A perda da capacidade orgânica de viver essa experiência traz consigo grande quantidade de consequências nefastas para a humanidade, tanto social quanto individualmente. Reich demonstrará em sua obra o quanto uma série de regimes autoritários, instituições religiosas baseadas em moralismo, punição e culpa, movimentos sociais persecutórios, atitudes individuais afetadas, padrões de relacionamento, conhecimentos e ideias humanos foram construídos com base no conflito entre o anseio de prazer e felicidade e a forma como esse anseio precisa ser negado e substituído por padrões reativos de funcionamento, dada a impossibilidade orgânica da humanidade neurótica para viver o prazer e a entrega.

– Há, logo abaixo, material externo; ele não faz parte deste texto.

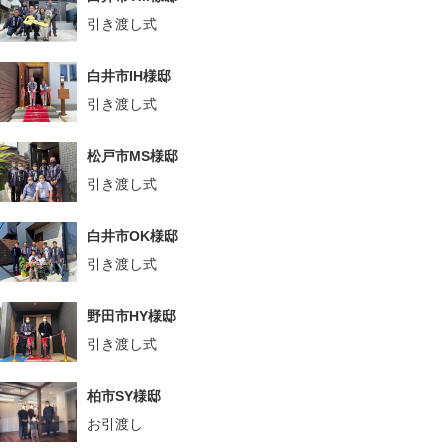
引き渡し式
白井市IH様邸
引き渡し式
松戸市MS様邸
引き渡し式
白井市OK様邸
引き渡し式
野田市HY様邸
引き渡し式
柏市SY様邸
お引渡し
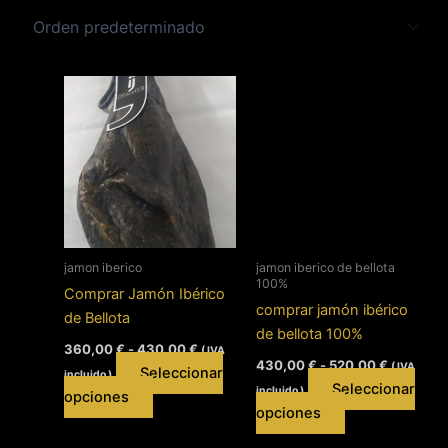
jamon iberico
jamon iberico de bellota
100%
Comprar Jamón Ibérico
comprar jamón ibérico
de Bellota
de bellota 100%
Rango
360,00
€
-
430,00
€
( IVA
Rango
de
430,00
€
-
520,00
€
( IVA
Seleccionar
incluido )
de
precios:
Seleccionar
incluido )
precios:
Este
desde
opciones
Este
desde
360,00 €
opciones
producto
430,00 €
hasta
producto
tiene
hasta
430,00 €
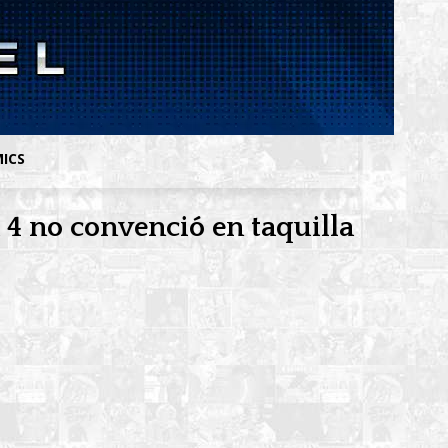
MICS
 4 no convenció en taquilla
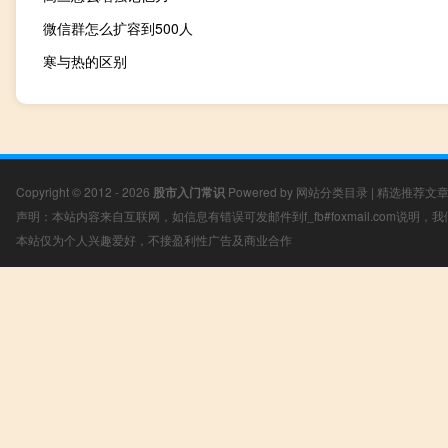
微信群怎么扩容到500人
寒与热的区别
Copyright © 2012 - 2026
股市入门常识
Powered by
网站分类目录
|
精选推荐文
声明：本站内容来自互联网，如信息有错误可发邮件到f_fb#foxmail.com说明
本站仅为个人兴趣爱好，不接盈利性广告及商业合作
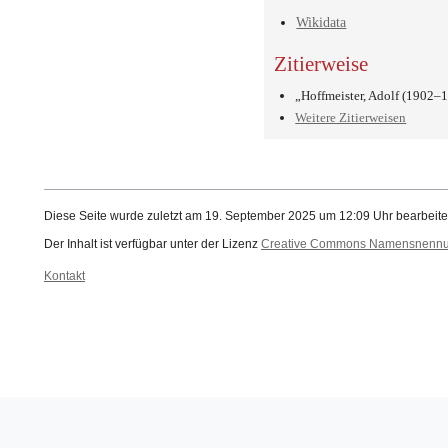
Wikidata
Zitierweise
„Hoffmeister, Adolf (1902–
Weitere Zitierweisen
Diese Seite wurde zuletzt am 19. September 2025 um 12:09 Uhr bearbeite
Der Inhalt ist verfügbar unter der Lizenz
Creative Commons Namensnennung
Kontakt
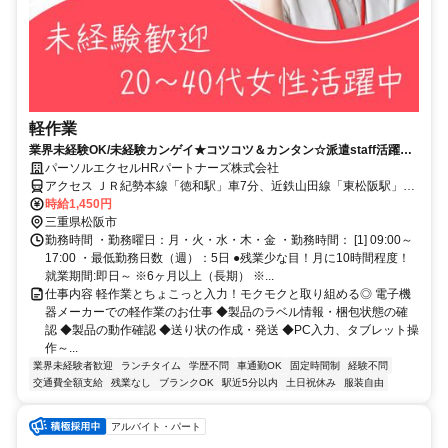
軽作業
業界未経験OK/未経験カンゲイ★コツコツ＆カンタン☆派遣staff活躍中
＠松坂
パーソルエクセルHRパートナーズ株式会社
アクセス ＪＲ紀勢本線「徳和駅」車7分、近鉄山田線「東松阪駅」車
9分
時給1,450円
三重県松阪市
勤務時間 ・勤務曜日：月・火・水・木・金 ・勤務時間： [1] 09:00～
17:00 ・最低勤務日数（週）：5日 ●残業少な目！月に10時間程度！
就業期間:即日～ ※6ヶ月以上（長期） ※...
仕事内容 軽作業とちょこっと入力！モクモクと取り組める◎ 電子機
器メーカーでの軽作業のお仕事 ◆製品のラベル情報・梱包状態の確
認 ◆製品の動作確認 ◆送り状の作成・発送 ◆PC入力、タブレット操
作～...
業界未経験者歓迎
ランチタイム
学歴不問
車通勤OK
固定時間制
経験不問
交通費全額支給
残業なし
ブランクOK
駅近5分以内
土日祝休み
服装自由
アルバイト・パート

Descrição da imagem: Trata-se da obra prima do pintor Sandro Botticelli, O Nascimento da deusa Vênus. No centro desta pintura está a deusa Vênus, nua, com os genitais cobertos por uma mão e um dos seios coberto por outra. Ela está de pé em cima de uma grande concha que flutua na água do mar. Do lado esquedo encontra-se Zéfiro, o vento oeste, símbolo das paixões espirituais, que sopra a Deusa para a margem. É um homem que voa, enrolado em um manto azul, abraçado em uma mulher com asas. Do lado direito de Vênus temos Hora, uma deusa das estações, que se aproxima para cobrir Vênus com um manto.